The petitioners also contended relying upon clauses 12 and 13 of The Code of Medical Ethics, 1970 stating the duty of the medical practitioners to serve the injured with their expertise and strictly barred wilful negligence respectively, the petitioner also argued that the procedural criminal law should be able to operate in such a way that it avoids negligent death and in case of any breach of such direction, there must be an appropriate compensation admissible. 


CONTENTIONS OF THE RESPONDENTS: 

The respondents contended that the hindrance in this process is the legal requirement to complete all mandatory legal formalities in the presence of a police officer before initiating treatment for the victim. One of the defendants, the Medical Council of India, raised two related clauses of the Medical Ethics Code 1970, which set forth duties and obligations for physicians and medical practitioners to render their professional services. 

  

The two clauses mentioned by the respondents are described below: 

Clause 10 of The Code of Medical Ethics, 1970 states that a physician is not required to treat every patient. However, in emergencies such as road accident victims, the practitioner must be ready to respond and provide services when necessary. 

 and Clause 13 of The Code of Medical Ethics, 1970 states that practitioners will be free to choose whom to serve, except in case of emergencies. It also further states that a medical physician must not refuse to treat or attending someone and barred wilful commission of negligence.

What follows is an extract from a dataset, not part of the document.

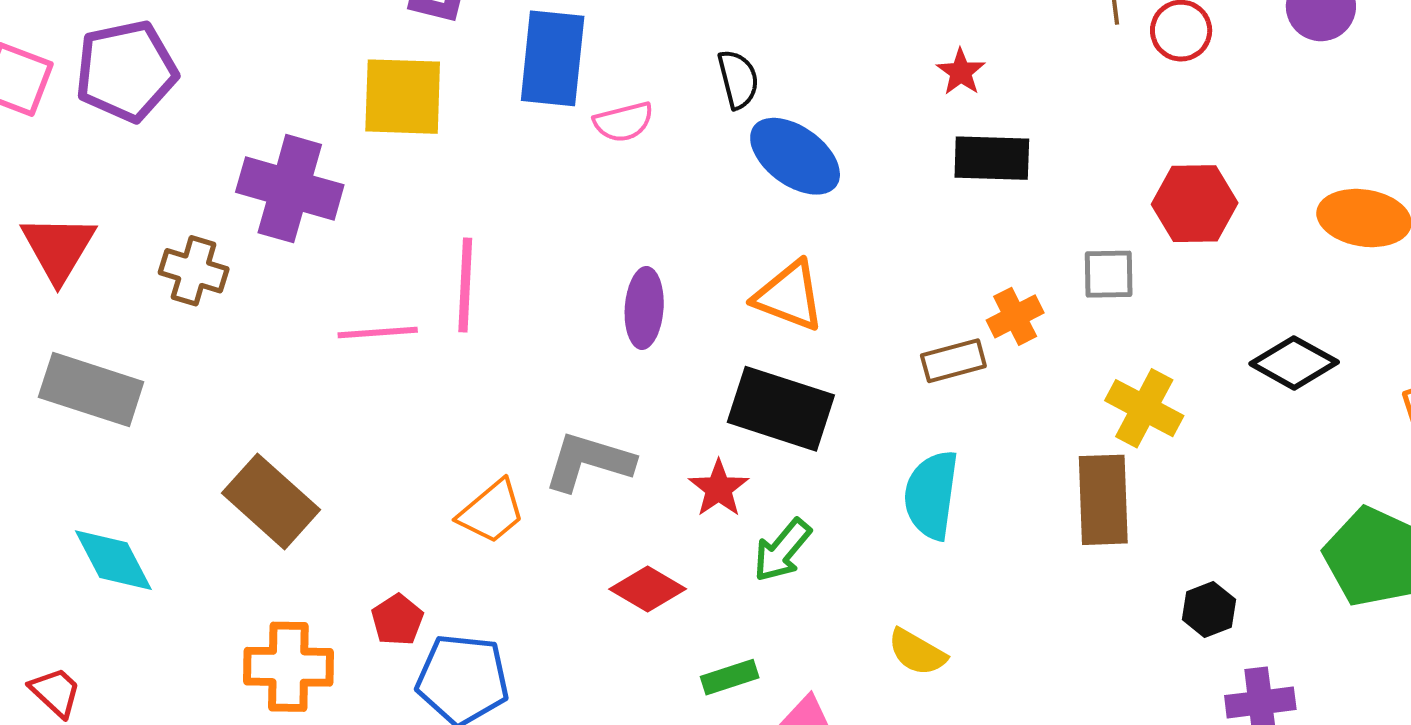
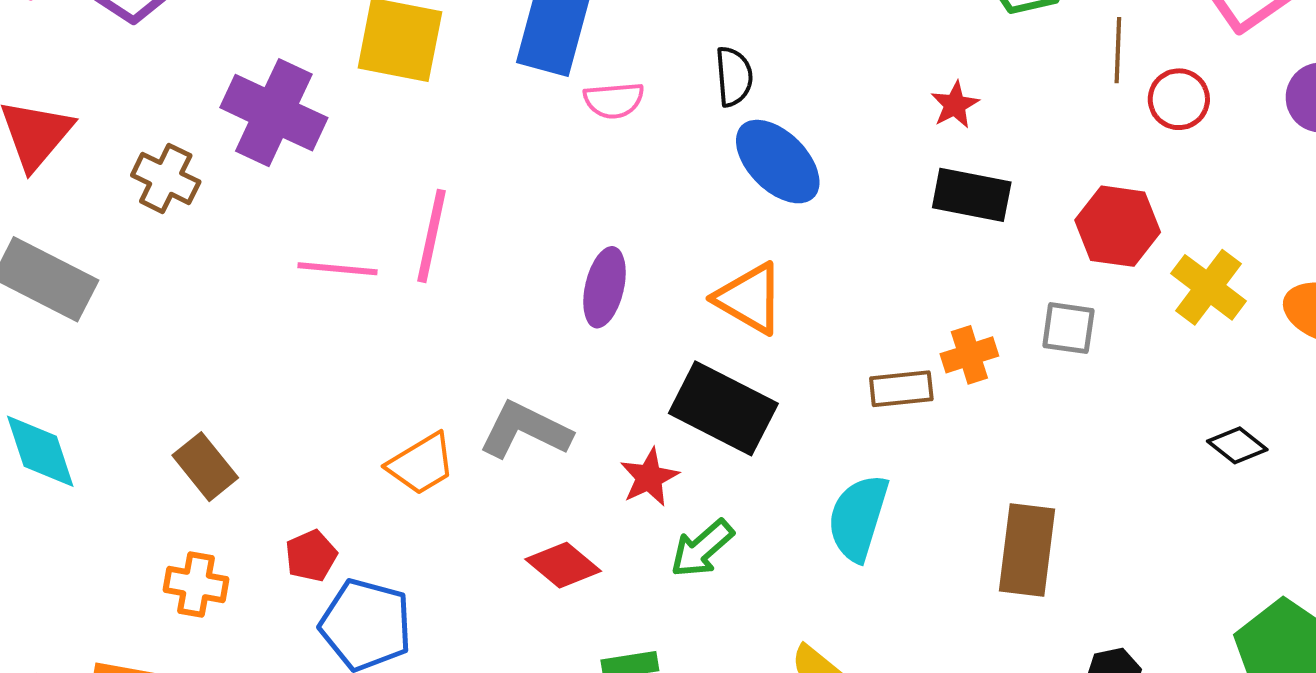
red hexagon: (1195, 204) -> (1118, 226), moved
black diamond: (1294, 363) -> (1237, 445), size x0.7
yellow cross: (1144, 408) -> (1209, 287), moved
brown rectangle: (271, 501) -> (205, 467), moved, size x0.7
orange cross: (288, 667) -> (196, 585), size x0.7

The council made a statement saying that no prohibition in law would justify the actions of the doctor in not taking cognizance and rendering medical attention to the injured patient.


JUDGEMENT: 

The court held the following 

  •  “ Article 21 of the Indian Constitution casts the primary obligation on the state to preserve life. There can be no second opinion on the fact that the preservation of human life is of paramount importance. Once human life is lost, it can’t be restored as resurrection is beyond the capacity of a man. “ 

  •  Every doctor, whether at a government hospital or otherwise, has the professional obligation to extend his or her services with due expertise for protecting life whether the victim be an innocent person or a guilty criminal, it is the duty of those in charge to perform their duty as a medical practitioner 

  •  For lawyers and judges and all others, those who are concerned should keep in mind that a person in all medical professions should not be unnecessarily harassed for purposes of interrogation or any other formalities.

  • Further, the person not should be dragged for or during interrogations at the police station. Such instances must be avoided as far as possible.

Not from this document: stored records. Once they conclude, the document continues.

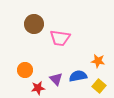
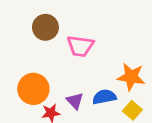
orange star: (98, 61) -> (131, 77), size x1.5
orange circle: (25, 70) -> (33, 89), size x1.5

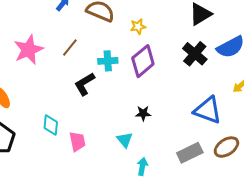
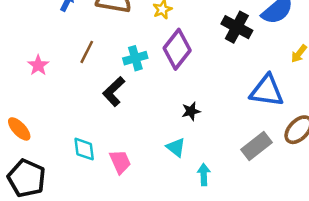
pink star: (28, 50) -> (38, 65), size x0.6

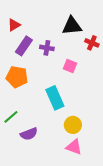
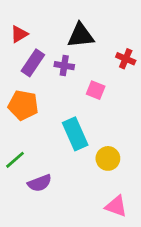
black triangle: (72, 26) -> (81, 36), moved
yellow circle: (73, 125) -> (108, 158), moved
pink triangle: (74, 147) -> (116, 206), moved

  • The Court also gave direction to publicize the decision of the case through national media, the TV Channel ( Doordarshan and the All India Radio ), and it can also be done through the High court and the Sessions Judges


CONCLUSION: 

The case emphasizes the protection of life as once human life is lost it cannot be restored and the obligation of the state to preserve life is enshrined under article 21 of the Indian constitution and that a doctor at a hospital is positioned to meet the state’s obligation and is duty bound to discharge his/her professional services for the protection of a person’s life, regardless of who that individual may be, be it a criminal or an innocent civilian. The doctors have to perform their duty.